We identified 231 (45.9%) eligible records for IPAH/CTEPH patients from the 503 records assessed; of the patients, 164 were IPAH and 67 were CTEPH. Furthermore, 84 patients with normal invasive pulmonary arterial pressure and CA 125 data were included as controls. A flow chart displaying the enrolment process is shown in Figure 1.

FIGURE 1

Figure 1. Flow diagram of patient enrollment and exclusion. CA 125, Carbohydrate antigen 125; CTEPH, Chronic thromboembolic pulmonary hypertension; IPAH, Idiopathic pulmonary arterial hypertension.

Baseline Characteristics

The baseline characteristics of all included patients are presented in Table 1. Among 231 patients with PH, 191 were categorized into the CA 125 ≤ 35 U/ml group and 40 into the CA 125 > 35 U/ml group. At baseline, 111 (48.1%) of 231 patients presented with WHO-FC III/IV, and 40 (17.3%) patients did not receive PH-specific medication. During the follow-up period, 73 (31.6%) patients experienced clinical worsening events. More specifically, 20 patients had deteriorated WHO-FC, 16 patients escalated their PH-specific therapy, and 37 patients were rehospitalized due to heart failure or progression of pulmonary hypertension. Among patients who experienced clinical worsening, 23 were in the CA 125>35 U/ml group, and 50 were in the CA 125 ≤ 35 U/ml group.

TABLE 1

Table 1. Basic characteristics of control group and patients with PH.

Patients With PH vs. Control Group

Compared to those in the control group, patients with PH were younger (40.0 ± 15.3 vs. 50.4 ± 16.2 years, P < 0.001), had worse WHO-FC, 6MWD, echocardiographic and haemodynamic parameters, and had higher serum levels of NT-proBNP and CA 125 [17.3 (11.3, 25.8) vs. 9.5 (6.1, 18.2) U/ml, P < 0.001].

PH Patients With CA 125 > 35 U/ml vs. Those With CA 125 ≤ 35 U/ml

Compared to those with CA 125 ≤ 35 U/ml, patients with CA 125 > 35 U/ml had lower mixed venous oxygen saturation (S_VO₂), lower cardiac index (CI) values, a larger right ventricular end-diastolic diameter (RVED), higher prevalence rates of hyperlipidaemia and pericardial effusion, higher mean right atrial pressure (mRAP), and higher serum levels of NT-proBNP and CA 125 [55.9 (43.7, 83.0) vs. 14.5 (10.6, 21.1) U/ml, P < 0.001]. In addition, patients with CA 125 > 35 U/ml tended to have a smaller left ventricular end-diastolic diameter (LVED) (36.2 ± 6.6 vs. 38.2 ± 6.2 mm, P = 0.064).
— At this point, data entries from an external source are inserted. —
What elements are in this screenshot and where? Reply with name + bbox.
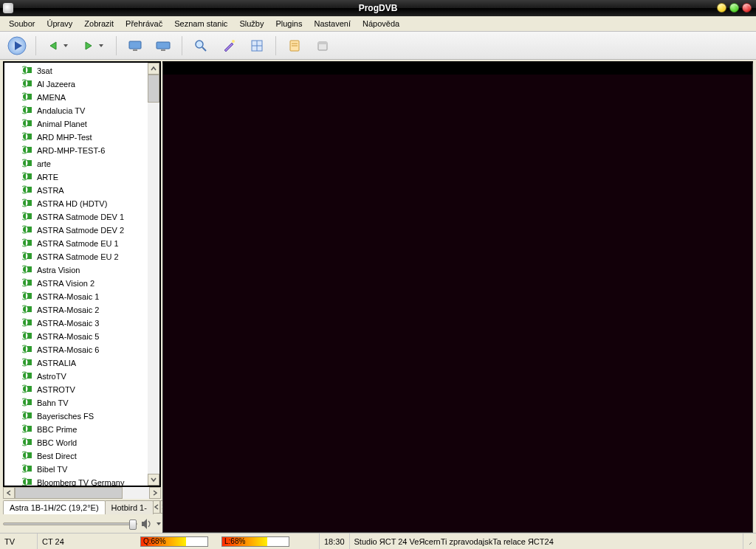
minimize-button[interactable] <box>717 3 726 13</box>
signal-q-meter: Q:68% <box>140 536 208 547</box>
tv-icon <box>22 398 32 408</box>
scroll-up-button[interactable] <box>148 63 159 75</box>
channel-row[interactable]: ASTRA-Mosaic 1 <box>4 290 148 303</box>
channel-row[interactable]: ARD MHP-Test <box>4 131 148 144</box>
channel-row[interactable]: Bayerisches FS <box>4 410 148 423</box>
channel-name: ASTRA HD (HDTV) <box>37 199 107 208</box>
menu-help[interactable]: Nápověda <box>357 17 405 30</box>
svg-line-49 <box>749 539 752 545</box>
channel-row[interactable]: Bahn TV <box>4 396 148 410</box>
display1-button[interactable] <box>123 35 148 56</box>
channel-row[interactable]: AMENA <box>4 91 148 104</box>
channel-row[interactable]: Animal Planet <box>4 117 148 131</box>
channel-row[interactable]: ASTRA HD (HDTV) <box>4 197 148 210</box>
channel-row[interactable]: BBC World <box>4 436 148 449</box>
channel-panel: 3satAl JazeeraAMENAAndalucia TVAnimal Pl… <box>3 61 161 533</box>
tab-hotbird[interactable]: Hotbird 1- <box>105 500 154 514</box>
hscroll-thumb[interactable] <box>15 487 123 499</box>
tab-astra[interactable]: Astra 1B-1H/2C (19,2°E) <box>3 500 106 514</box>
arrow-right-icon <box>81 39 97 52</box>
toolbar <box>0 32 756 60</box>
monitor-wide-icon <box>155 39 171 52</box>
tab-scroll-left[interactable] <box>153 500 160 514</box>
scroll-right-button[interactable] <box>149 487 161 499</box>
channel-row[interactable]: 3sat <box>4 64 148 77</box>
channel-row[interactable]: Bibel TV <box>4 463 148 476</box>
channel-list[interactable]: 3satAl JazeeraAMENAAndalucia TVAnimal Pl… <box>3 61 161 487</box>
scroll-left-button[interactable] <box>3 487 15 499</box>
scroll-down-button[interactable] <box>148 474 159 486</box>
channel-row[interactable]: ASTRA Satmode DEV 2 <box>4 224 148 237</box>
back-button[interactable] <box>42 35 75 56</box>
notes-button[interactable] <box>282 35 307 56</box>
tv-icon <box>22 265 32 275</box>
channel-name: Bloomberg TV Germany <box>37 478 124 486</box>
channel-row[interactable]: ARD-MHP-TEST-6 <box>4 144 148 157</box>
box-button[interactable] <box>310 35 335 56</box>
play-button[interactable] <box>4 35 30 56</box>
search-button[interactable] <box>188 35 213 56</box>
speaker-icon[interactable] <box>140 517 154 531</box>
channel-row[interactable]: ASTRA-Mosaic 5 <box>4 330 148 343</box>
close-button[interactable] <box>742 3 752 13</box>
channel-row[interactable]: ASTRA-Mosaic 2 <box>4 303 148 317</box>
channel-name: ASTRA-Mosaic 5 <box>37 332 99 341</box>
channel-name: ASTRA-Mosaic 1 <box>37 292 99 301</box>
menu-view[interactable]: Zobrazit <box>78 17 120 30</box>
channel-row[interactable]: ASTRA Satmode EU 2 <box>4 250 148 263</box>
channel-name: Bahn TV <box>37 398 69 407</box>
channel-row[interactable]: ASTRA Satmode EU 1 <box>4 237 148 250</box>
horizontal-scrollbar[interactable] <box>3 487 161 499</box>
channel-name: ASTRA Satmode DEV 1 <box>37 213 124 221</box>
channel-row[interactable]: Astra Vision <box>4 263 148 277</box>
channel-row[interactable]: Andalucia TV <box>4 104 148 117</box>
channel-row[interactable]: Bloomberg TV Germany <box>4 476 148 486</box>
menu-player[interactable]: Přehrávač <box>120 17 168 30</box>
menu-settings[interactable]: Nastavení <box>308 17 357 30</box>
search-icon <box>193 38 208 53</box>
menu-plugins[interactable]: Plugins <box>269 17 308 30</box>
signal-quality: Q:68% <box>140 534 208 549</box>
volume-menu-icon[interactable] <box>157 522 161 525</box>
channel-row[interactable]: ARTE <box>4 170 148 184</box>
channel-row[interactable]: ASTRA <box>4 184 148 197</box>
volume-slider[interactable] <box>3 522 137 525</box>
channel-row[interactable]: ASTRALIA <box>4 356 148 370</box>
volume-thumb[interactable] <box>129 519 137 530</box>
monitor-icon <box>127 39 143 52</box>
box-icon <box>315 38 330 53</box>
channel-name: ASTRA <box>37 186 64 195</box>
tv-icon <box>22 159 32 169</box>
channel-row[interactable]: ASTRA-Mosaic 3 <box>4 317 148 330</box>
menu-stations[interactable]: Seznam stanic <box>168 17 233 30</box>
scroll-thumb[interactable] <box>148 75 159 103</box>
channel-name: Andalucia TV <box>37 106 85 115</box>
channel-row[interactable]: Al Jazeera <box>4 77 148 91</box>
menu-file[interactable]: Soubor <box>3 17 41 30</box>
video-area[interactable] <box>162 61 753 533</box>
wizard-icon <box>221 38 236 53</box>
channel-row[interactable]: AstroTV <box>4 370 148 383</box>
tv-icon <box>22 464 32 474</box>
channel-row[interactable]: arte <box>4 157 148 170</box>
maximize-button[interactable] <box>729 3 739 13</box>
forward-button[interactable] <box>78 35 110 56</box>
tv-icon <box>22 278 32 289</box>
channel-row[interactable]: ASTRA Satmode DEV 1 <box>4 210 148 224</box>
channel-row[interactable]: Best Direct <box>4 449 148 463</box>
grid-button[interactable] <box>244 35 269 56</box>
channel-name: ASTRA-Mosaic 2 <box>37 305 99 314</box>
channel-row[interactable]: ASTRA-Mosaic 6 <box>4 343 148 356</box>
status-type: TV <box>0 534 37 549</box>
channel-name: ARD MHP-Test <box>37 133 92 142</box>
channel-row[interactable]: BBC Prime <box>4 423 148 436</box>
menu-edit[interactable]: Úpravy <box>41 17 78 30</box>
channel-row[interactable]: ASTRA Vision 2 <box>4 277 148 290</box>
channel-row[interactable]: ASTROTV <box>4 383 148 396</box>
wizard-button[interactable] <box>216 35 241 56</box>
resize-grip[interactable] <box>743 534 756 549</box>
vertical-scrollbar[interactable] <box>148 63 159 486</box>
display2-button[interactable] <box>151 35 176 56</box>
status-clock: 18:30 <box>319 534 349 549</box>
menu-services[interactable]: Služby <box>233 17 269 30</box>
CA 125 Is Weakly Associated With Established Markers of PH Severity

As shown in Table 2, ln(CA 125) was weakly correlated with 6MWD, WHO-FC, ln(NT-proBNP), echocardiographic parameters (LVED, RVED, and pericardial effusion), and haemodynamic parameters [S_vO₂, mRAP, CI and pulmonary vascular resistance (PVR)]. In addition, ln(CA 125) tended to correlate with pulmonary arterial wedge pressure (PAWP) (r = 0.123, P = 0.062). However, no correlations were observed between ln(CA 125) and left atrial dimension (r = −0.066, P = 0.318), left ventricular ejection fraction (r = 0.034, P = 0.605), systolic pulmonary arterial pressure (r = −0.037, P = 0.585), or mPAP (r = 0.106, P = 0.109). Similar results were observed in the CTEPH and IPAH subgroups (Supplementary Tables 1, 2).

TABLE 2

Table 2. Correlations between carbohydrate antigen 125 and established markers of PH severity.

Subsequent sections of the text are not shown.